Why Some Disney Fans Think The Parks Should Stop Using Horses

Horses, real or fake, are not an uncommon sight in Disney's theme parks, but some believe the Mouse House isn't the right environment for them as live animals. As of this writing, a Care2 petition entitled, "Disneyland, Stop Using Horse-Drawn Streetcars Now!" has gathered over 61,000 supporters. The ongoing petition notes how the horses are trained to pull trolleys down Main Street, USA, which also occurs at the Magic Kingdom. In the past, similar petitions on Change.org, targeting the removal of horses from Disneyland Paris, have gained less traction. However, they expressed the same desire for Disney to get off the merry-go-round where it's exploiting horses for human entertainment.

One specific concern of the Care2 petition is that horses are trained for the sights and sounds of Disneyland by being "bombarded with stimuli in order to teach them not to react." According to the Disney Parks Blog, the animals train for six months to a year before entering the rotation on Main Street. They live at Circle D Ranch, a 5.5-acre property in Norco, California, less than 30 miles from Disneyland in Anaheim.

In Disneyland Resort's video tour of the Circle D Corral, a stage manager said it used "desensitizing equipment" to train the horses. The Orange County Register reported that the horses were subjected to "stimulus overload" from things like balloons, streamers, and strollers, all of which they might encounter in Disneyland. Once they were acclimated to such sensory input, they could even withstand fireworks going off in the park.
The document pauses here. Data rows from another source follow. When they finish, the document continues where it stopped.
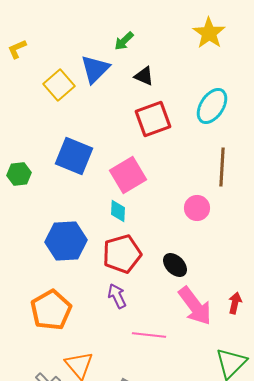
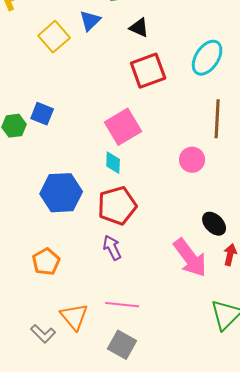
blue triangle: (95, 69) -> (90, 21), size x0.7
blue square: (74, 156) -> (42, 114), moved, size x0.6
black ellipse: (175, 265) -> (214, 224), moved
orange pentagon: (51, 310) -> (46, 262), size x0.7
pink line: (149, 335) -> (122, 305), moved

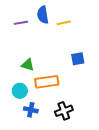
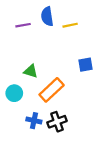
orange rectangle: (47, 82) -> (52, 90), turned -35
cyan circle: (20, 91) -> (14, 93), moved
black cross: (64, 111) -> (57, 122), moved

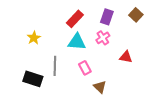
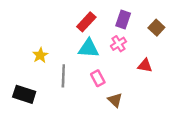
brown square: (136, 15) -> (156, 28), moved
yellow star: (34, 38) -> (40, 55), moved
black rectangle: (33, 79) -> (24, 94), moved

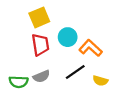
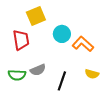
red trapezoid: (40, 45) -> (21, 40), moved
black line: (75, 72) -> (62, 81), moved, turned -36

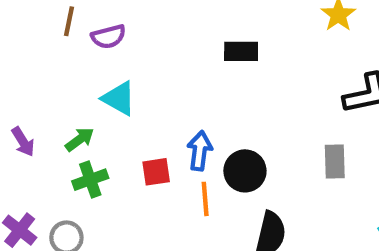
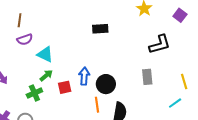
purple semicircle: (108, 37) -> (25, 39), moved
green arrow: (80, 139) -> (46, 75), moved
orange line: (205, 199) -> (97, 105), moved

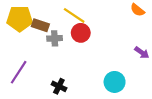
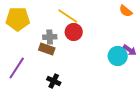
brown rectangle: (40, 25) -> (47, 49), moved
cyan circle: (115, 82) -> (118, 56), moved

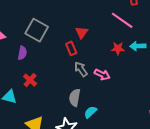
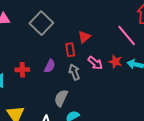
purple semicircle: (22, 53) -> (50, 66), moved
pink arrow: (102, 75) -> (95, 63), moved
red cross: (30, 80) -> (22, 70), turned 32

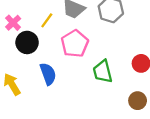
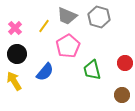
black circle: (27, 42) -> (17, 54), moved
blue semicircle: (48, 74) -> (45, 72), turned 60

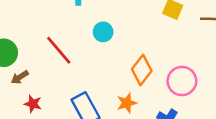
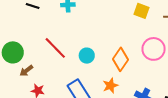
cyan circle: (103, 32) -> (87, 56), moved
pink circle: (182, 81) -> (154, 49), moved

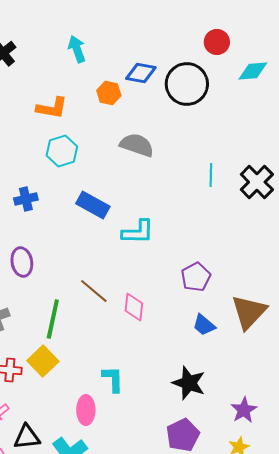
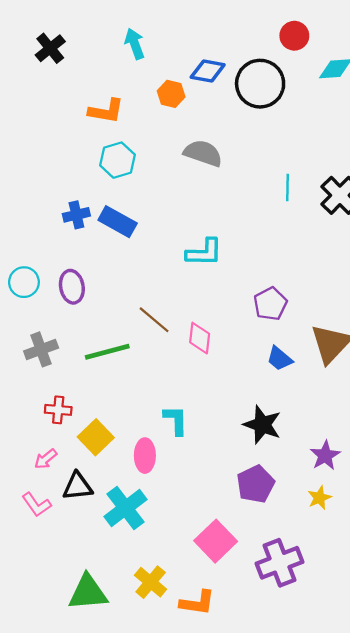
blue rectangle: (93, 205) -> (118, 222), moved
green line: (53, 319) -> (107, 352), turned 63
yellow square: (43, 361) -> (96, 437), moved

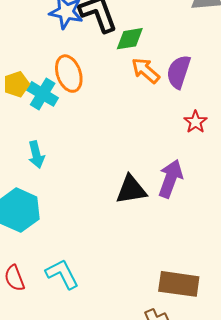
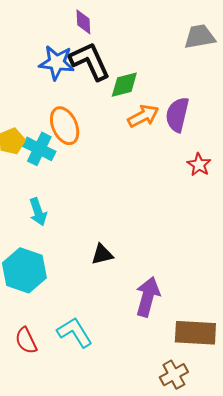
orange arrow: (146, 70) -> (143, 116), turned 116
purple arrow: (171, 179) -> (148, 297), moved
black triangle: (131, 190) -> (102, 254), moved, size x0.7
The Happiest Horses on Earth?

Despite the intensive training Disney's horses undergo, the last few years haven't passed without incident for them at the company's theme parks. One notable incident made headlines (via People) in 2020 when a child's balloon got tangled around a parade horse's leg at the Magic Kingdom. The animal got rattled and bucked so hard that its rider — a cast member dressed as Princess Merida from the animated movie, "Brave" — had to dismount.

Outside the Magic Kingdom, Disney World maintains its horse stable at the Tri-Circle-D Ranch in the Fort Wilderness campsites. There, and at Disney's Port Orleans Resort, the horses give carriage rides in a setting that's less noisy and crowded. Like the horses at the Circle D Ranch in California, Disney labels them "The Happiest Horses on Earth" (a play on Disneyland's nickname, "The Happiest Place on Earth").

Some Redditors who have visited Fort Wilderness argue that the horses there have good living conditions and may actually be pampered. Their trolley work is usually limited to short morning stints when parades aren't running. The trolleys are also just one of several Main Street vehicles, which include other (horse-free) throwbacks to the transportation forms of yesteryear, like jitneys, omnibuses, and fire engines. For its part, Disney may partly cling to the horse tradition in its parks because Walt Disney himself was an avowed horse lover. He reportedly rode one around as he scouted Disneyland's future location, dreaming up King Arthur Carrousel and other opening-day attractions.

Manure on Main Street

When I returned to my home state of Florida in 2017, my family and I naturally visited Disney World, since they live nearby and are Annual Passholders. One of the first sights I saw in the Magic Kingdom was a trail of horse manure on Main Street. As the crowd of incoming tourists parted around that manure, it felt like we were suddenly walking down The Crappiest Street on Earth.

In 2024, an Instagram video captured a horse heeding nature's call right in front of Sleeping Beauty Castle at Disneyland. That's not necessarily the most magical impression for Disney to make on guests. The parks do have custodians who clean up after the horses, and per Reddit, they're usually fast about doing it. Yet some commenters have observed that manure can get lodged in the trolley tracks, forming an unsanitary picture when they're washed out and left wet.

Disney otherwise goes to great lengths to conceal the removal of unsightly things like trash from guests. It's routed through secret tunnels under the Magic Kingdom, which helps preserve the overall fantasy illusion. For visitors who are animal lovers, seeing horses used as beasts of burden in Disney's parks could have the opposite effect. The real question for fans and potential petition supporters to ponder is whether horses are really an essential component of the Disney experience. Would it be better to quietly remove them from the parks and let them inhabit places like Fort Wilderness in peace?